On Sept. 24, the Allied Scholars for Animal Protection at Dartmouth, a College chapter of the national animal rights advocacy organization, hosted an advanced screening of “Christspiracy” in Sarner Underground. The documentary, co-directed by Kip Andersen and Kameron Waters, examines how religious organizations justify the act of killing animals for consumption.
The event drew approximately 12 audience members. After the screening, national ASAP founder Faraz Harsini and Waters, who attended on Zoom, led a presentation on the environmental and public health risks created by the meat industry, followed by a Q&A.
The directors arranged the film’s Dartmouth screening as part of a four-month pre-release tour that is bringing the documentary to 17 universities, according to Harsini. Harsini said he discovered the film at its world premiere in Los Angeles in March and was later contacted by the directors — who hoped to leverage ASAP’s presence on college campuses — to help develop the pre-release tour. ASAP has chapters at peer institutions including Brown University, Harvard University and Yale University, according to its website.
In an interview with The Dartmouth, Andersen said the pre-release college tour aims to teach the next generation of activists and political actors about animal consumption. The documentary also challenges viewers to reflect on their own spiritual beliefs and place them within the context of the film’s findings, Andersen added. The documentary claims that the meat industry may have influenced religious teachings within the past century.
According to Harsini, universities are “the most important place to actually educate people with our limited resources” — making the tour an important avenue to spread ASAP’s messages of animal advocacy.
Following the screening and presentation, Harsini facilitated an open forum discussion where audience members could share their thoughts. Waters was asked about the documentary’s production process and his personal feelings about the meat industry. In response, he said that, while learning about the connections between religion and the meat industry shown in the film was difficult, it strengthened his desire to keep creating the film because he wanted others to experience the shock he had felt.
Co-director Kip Andersen, founder of the Animals United Movement, is responsible for a handful of other documentary films — including “What the Health,” “Seaspiracy” and “Cowspiracy” — that similarly expose and examine social and environmental injustice.
Andersen said “Christspiracy” builds on his previous works about social and environmental injustice, which he felt had omitted the ethical considerations of veganism. He explained that with “Christspiracy,” he wanted to question the ethics of animal consumption. Anderson was also curious about whether there is “an ethical way” to kill an animal and still “call yourself spiritual,” he added.
To prepare for the film, Andersen and Waters interviewed priests, monks and religious followers to understand how each religion approaches the relationship between meat consumption and the lives of the animals, Andersen said. They highlight that despite differences in religious beliefs, people around the world are involved in meat production, Anderson said.
The film poses an ethical question about how these norms of meat production and consumption are instilled and how they can be undone, Harsini said. In the film, Andersen and Waters argue that veganism is a social movement, while speciesism, the assumption of human superiority that they argue results in the exploitation of animals, is an oppressive structure predicated on beliefs of superiority.
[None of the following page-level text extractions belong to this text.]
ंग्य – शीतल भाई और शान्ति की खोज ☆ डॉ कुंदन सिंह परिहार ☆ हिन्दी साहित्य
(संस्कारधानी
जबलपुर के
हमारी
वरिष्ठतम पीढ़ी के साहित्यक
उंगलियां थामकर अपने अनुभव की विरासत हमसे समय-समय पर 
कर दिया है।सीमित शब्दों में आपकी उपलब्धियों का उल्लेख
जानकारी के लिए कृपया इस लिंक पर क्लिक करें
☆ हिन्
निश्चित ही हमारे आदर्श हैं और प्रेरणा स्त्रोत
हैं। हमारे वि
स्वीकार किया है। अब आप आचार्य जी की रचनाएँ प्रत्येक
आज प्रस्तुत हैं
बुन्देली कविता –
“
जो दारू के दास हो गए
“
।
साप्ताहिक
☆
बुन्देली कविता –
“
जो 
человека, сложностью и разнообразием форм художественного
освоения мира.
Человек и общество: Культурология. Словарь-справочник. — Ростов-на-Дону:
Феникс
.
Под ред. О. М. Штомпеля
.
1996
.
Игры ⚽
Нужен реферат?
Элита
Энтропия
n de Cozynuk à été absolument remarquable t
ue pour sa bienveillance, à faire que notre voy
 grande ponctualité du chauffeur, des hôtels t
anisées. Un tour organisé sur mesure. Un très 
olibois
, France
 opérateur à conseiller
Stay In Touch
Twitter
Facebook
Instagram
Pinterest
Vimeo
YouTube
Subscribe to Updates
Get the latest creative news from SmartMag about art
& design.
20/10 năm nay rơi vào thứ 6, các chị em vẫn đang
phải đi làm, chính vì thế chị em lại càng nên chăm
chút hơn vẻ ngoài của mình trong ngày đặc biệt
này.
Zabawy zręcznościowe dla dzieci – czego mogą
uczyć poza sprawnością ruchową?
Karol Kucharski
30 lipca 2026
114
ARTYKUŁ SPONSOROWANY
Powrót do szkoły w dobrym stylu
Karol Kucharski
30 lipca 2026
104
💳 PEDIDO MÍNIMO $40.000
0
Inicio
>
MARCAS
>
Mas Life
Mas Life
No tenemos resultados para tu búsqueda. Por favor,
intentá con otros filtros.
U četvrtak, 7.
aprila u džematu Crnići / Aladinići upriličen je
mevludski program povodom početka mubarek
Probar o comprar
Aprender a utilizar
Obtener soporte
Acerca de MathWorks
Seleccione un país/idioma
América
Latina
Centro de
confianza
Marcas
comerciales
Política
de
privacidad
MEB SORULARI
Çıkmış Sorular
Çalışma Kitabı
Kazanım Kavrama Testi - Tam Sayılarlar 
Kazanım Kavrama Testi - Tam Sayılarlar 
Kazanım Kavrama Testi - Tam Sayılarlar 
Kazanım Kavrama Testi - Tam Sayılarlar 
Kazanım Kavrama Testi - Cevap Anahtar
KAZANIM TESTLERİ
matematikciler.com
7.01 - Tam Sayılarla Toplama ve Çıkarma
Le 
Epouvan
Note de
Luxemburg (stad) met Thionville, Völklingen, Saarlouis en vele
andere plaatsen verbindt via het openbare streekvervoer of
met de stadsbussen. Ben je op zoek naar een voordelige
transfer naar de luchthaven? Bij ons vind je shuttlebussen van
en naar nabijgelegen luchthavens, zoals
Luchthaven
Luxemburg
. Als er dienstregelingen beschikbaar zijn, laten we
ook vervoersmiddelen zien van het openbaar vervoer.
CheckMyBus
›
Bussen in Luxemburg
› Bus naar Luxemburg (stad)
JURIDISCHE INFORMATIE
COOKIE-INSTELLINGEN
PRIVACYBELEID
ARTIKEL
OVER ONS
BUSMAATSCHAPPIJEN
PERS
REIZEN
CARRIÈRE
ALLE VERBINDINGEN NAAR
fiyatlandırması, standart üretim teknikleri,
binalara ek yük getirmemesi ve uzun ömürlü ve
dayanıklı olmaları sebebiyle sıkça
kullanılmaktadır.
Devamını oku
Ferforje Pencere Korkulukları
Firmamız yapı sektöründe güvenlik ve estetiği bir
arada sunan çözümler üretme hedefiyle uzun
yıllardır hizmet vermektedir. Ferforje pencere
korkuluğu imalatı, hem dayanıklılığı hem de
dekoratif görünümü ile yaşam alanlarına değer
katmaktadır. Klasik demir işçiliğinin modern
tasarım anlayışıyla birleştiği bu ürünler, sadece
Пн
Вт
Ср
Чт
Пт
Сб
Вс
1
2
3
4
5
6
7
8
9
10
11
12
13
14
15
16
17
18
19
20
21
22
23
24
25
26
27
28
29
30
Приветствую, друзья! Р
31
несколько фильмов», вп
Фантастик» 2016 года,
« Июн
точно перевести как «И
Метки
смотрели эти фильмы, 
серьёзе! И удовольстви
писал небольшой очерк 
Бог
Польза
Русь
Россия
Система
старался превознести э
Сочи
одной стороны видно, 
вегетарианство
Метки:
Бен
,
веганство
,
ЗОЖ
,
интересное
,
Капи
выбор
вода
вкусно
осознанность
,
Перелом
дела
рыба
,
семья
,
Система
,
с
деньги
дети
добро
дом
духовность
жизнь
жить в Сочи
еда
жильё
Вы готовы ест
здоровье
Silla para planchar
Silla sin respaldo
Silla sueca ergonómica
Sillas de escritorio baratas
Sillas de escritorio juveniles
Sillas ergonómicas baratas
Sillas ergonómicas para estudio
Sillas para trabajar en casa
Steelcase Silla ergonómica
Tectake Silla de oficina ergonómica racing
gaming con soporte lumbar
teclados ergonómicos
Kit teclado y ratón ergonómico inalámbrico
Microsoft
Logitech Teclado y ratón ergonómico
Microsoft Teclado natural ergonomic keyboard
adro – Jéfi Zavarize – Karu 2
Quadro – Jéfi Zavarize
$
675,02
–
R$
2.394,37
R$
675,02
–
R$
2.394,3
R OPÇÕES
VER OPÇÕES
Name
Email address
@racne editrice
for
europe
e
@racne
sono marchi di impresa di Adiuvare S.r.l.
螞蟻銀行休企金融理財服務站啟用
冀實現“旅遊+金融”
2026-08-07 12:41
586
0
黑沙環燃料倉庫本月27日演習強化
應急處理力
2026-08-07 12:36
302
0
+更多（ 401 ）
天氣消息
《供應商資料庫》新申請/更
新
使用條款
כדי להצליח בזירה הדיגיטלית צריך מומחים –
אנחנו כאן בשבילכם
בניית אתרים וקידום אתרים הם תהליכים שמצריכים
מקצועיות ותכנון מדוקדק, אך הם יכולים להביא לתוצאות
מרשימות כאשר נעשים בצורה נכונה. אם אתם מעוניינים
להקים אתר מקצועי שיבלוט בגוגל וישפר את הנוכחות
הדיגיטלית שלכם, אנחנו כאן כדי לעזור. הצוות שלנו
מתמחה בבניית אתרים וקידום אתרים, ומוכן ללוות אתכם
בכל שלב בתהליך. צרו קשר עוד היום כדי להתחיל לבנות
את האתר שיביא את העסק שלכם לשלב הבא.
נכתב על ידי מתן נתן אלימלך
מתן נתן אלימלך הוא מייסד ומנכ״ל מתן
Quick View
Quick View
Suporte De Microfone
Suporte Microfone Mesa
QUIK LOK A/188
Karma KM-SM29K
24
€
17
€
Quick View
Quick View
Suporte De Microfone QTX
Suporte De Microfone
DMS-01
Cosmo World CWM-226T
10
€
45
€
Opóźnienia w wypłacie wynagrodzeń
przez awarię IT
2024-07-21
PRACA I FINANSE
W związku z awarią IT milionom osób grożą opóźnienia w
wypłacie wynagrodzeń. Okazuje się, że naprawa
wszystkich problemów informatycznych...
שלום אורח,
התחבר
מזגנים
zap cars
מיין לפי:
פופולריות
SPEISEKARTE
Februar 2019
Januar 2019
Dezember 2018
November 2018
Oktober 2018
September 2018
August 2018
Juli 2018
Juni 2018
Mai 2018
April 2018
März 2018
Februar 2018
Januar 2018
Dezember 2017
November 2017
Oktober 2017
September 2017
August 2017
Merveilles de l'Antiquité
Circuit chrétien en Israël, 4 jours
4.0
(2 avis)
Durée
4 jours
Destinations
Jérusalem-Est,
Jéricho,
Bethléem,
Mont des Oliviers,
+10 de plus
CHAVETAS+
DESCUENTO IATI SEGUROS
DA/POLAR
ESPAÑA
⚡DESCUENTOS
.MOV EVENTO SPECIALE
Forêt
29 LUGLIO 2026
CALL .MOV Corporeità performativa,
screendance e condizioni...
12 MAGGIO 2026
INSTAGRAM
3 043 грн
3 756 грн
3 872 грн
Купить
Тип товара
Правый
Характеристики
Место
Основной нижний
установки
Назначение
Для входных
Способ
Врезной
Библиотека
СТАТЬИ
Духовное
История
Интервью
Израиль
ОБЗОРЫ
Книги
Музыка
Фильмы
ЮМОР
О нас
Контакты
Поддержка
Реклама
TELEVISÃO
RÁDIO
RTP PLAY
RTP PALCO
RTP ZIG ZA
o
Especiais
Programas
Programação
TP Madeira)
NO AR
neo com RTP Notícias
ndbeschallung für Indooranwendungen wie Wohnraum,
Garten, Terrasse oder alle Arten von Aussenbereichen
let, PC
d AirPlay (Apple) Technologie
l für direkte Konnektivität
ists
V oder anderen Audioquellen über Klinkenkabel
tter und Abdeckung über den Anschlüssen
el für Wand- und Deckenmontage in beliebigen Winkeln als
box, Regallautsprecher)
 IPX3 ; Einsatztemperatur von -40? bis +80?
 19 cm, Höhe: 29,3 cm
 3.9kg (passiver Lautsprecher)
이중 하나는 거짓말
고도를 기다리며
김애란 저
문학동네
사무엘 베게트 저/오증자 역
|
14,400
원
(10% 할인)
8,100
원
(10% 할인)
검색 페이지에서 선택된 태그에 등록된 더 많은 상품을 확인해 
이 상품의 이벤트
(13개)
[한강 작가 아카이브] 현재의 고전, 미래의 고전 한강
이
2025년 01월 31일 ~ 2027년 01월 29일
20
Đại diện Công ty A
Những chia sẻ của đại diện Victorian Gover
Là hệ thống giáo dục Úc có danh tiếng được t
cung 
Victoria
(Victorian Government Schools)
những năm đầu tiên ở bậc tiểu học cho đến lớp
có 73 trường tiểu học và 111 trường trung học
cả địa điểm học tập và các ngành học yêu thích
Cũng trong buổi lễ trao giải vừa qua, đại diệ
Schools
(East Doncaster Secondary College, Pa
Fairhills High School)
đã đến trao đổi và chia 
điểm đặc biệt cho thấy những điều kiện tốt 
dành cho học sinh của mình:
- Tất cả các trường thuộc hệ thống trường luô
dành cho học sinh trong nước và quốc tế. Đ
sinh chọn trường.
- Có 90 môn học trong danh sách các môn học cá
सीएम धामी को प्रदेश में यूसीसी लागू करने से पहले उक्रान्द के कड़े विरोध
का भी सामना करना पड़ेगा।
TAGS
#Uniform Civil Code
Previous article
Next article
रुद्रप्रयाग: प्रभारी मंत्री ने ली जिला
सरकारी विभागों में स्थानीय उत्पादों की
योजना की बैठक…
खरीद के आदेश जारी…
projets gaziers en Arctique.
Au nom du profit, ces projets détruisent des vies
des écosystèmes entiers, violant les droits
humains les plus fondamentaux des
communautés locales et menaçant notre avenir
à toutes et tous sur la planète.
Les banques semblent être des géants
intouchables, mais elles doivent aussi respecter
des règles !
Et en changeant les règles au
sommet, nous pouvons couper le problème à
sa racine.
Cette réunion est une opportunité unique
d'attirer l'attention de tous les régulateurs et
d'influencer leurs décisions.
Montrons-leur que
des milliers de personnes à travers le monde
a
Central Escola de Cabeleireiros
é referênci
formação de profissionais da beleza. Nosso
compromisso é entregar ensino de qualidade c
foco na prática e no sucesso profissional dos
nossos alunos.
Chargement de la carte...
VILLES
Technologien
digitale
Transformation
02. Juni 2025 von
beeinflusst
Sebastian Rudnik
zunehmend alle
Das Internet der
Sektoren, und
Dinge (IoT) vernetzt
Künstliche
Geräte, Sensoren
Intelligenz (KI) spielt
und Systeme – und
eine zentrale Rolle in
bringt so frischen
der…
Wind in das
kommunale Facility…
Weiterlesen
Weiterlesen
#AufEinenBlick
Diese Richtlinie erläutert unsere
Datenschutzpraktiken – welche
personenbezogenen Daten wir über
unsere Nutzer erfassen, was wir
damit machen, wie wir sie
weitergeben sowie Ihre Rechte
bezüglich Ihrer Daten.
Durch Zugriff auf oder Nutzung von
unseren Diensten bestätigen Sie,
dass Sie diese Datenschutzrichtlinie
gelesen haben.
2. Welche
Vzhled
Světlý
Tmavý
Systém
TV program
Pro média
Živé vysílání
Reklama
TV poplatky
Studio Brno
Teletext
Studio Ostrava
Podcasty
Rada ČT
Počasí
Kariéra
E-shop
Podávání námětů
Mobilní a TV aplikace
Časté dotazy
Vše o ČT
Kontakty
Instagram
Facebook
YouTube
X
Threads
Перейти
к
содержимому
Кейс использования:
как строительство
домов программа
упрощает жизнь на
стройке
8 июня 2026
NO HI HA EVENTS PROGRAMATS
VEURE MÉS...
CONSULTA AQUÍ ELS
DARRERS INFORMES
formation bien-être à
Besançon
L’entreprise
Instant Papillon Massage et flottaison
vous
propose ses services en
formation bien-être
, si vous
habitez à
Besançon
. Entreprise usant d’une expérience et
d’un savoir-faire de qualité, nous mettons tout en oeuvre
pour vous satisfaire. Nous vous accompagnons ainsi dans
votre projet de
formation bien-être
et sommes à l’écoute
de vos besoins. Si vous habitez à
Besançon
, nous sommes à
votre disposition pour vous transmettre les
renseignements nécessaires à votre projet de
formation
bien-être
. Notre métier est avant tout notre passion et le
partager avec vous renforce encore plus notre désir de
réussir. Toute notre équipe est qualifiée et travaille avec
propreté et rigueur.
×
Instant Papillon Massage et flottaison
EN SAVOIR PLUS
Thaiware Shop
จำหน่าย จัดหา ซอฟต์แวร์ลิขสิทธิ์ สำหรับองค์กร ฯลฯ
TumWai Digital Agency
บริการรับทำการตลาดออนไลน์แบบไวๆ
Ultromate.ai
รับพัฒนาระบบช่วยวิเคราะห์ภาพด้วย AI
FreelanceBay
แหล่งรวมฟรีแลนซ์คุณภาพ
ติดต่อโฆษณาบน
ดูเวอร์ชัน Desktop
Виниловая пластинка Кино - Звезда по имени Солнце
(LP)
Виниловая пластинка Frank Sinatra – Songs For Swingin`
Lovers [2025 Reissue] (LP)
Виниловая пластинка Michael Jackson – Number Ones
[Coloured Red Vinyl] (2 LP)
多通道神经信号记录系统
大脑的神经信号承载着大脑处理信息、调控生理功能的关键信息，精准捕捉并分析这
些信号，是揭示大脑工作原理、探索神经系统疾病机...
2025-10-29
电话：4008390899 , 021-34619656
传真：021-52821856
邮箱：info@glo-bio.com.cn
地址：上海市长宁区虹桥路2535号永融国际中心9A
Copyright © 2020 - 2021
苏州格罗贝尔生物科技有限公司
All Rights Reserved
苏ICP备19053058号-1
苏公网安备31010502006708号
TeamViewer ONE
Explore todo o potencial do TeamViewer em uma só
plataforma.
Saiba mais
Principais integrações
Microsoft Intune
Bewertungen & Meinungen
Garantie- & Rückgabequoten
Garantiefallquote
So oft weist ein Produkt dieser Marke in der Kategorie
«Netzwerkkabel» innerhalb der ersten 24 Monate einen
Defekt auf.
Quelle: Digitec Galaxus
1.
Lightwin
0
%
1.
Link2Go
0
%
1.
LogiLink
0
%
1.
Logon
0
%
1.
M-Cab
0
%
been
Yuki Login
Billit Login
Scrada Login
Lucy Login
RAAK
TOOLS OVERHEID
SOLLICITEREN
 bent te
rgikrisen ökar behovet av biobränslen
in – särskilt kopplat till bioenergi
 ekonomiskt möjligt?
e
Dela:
With regard to speciesism, Harsini said he believes that slaughterhouses are incompatible with the values of major religions.
“If Jesus [were] alive today and saw that we have these slaughterhouses, these machines and all these factories to raise animals in a confined environment — is this really what [he] would have wanted?” Harsini said.
ASAP member Claire Gates ’27 said she found the film’s message about reconciling religious beliefs with eating animals interesting because she grew up in the Bay Area, where she feels “nobody believes in God.”
“It has been interesting to me that people who act morally — especially if they’re religious — [don’t] really apply [their religious beliefs] to animals … when animals, even though they aren’t humans … still can feel fear and pain,” Gates said.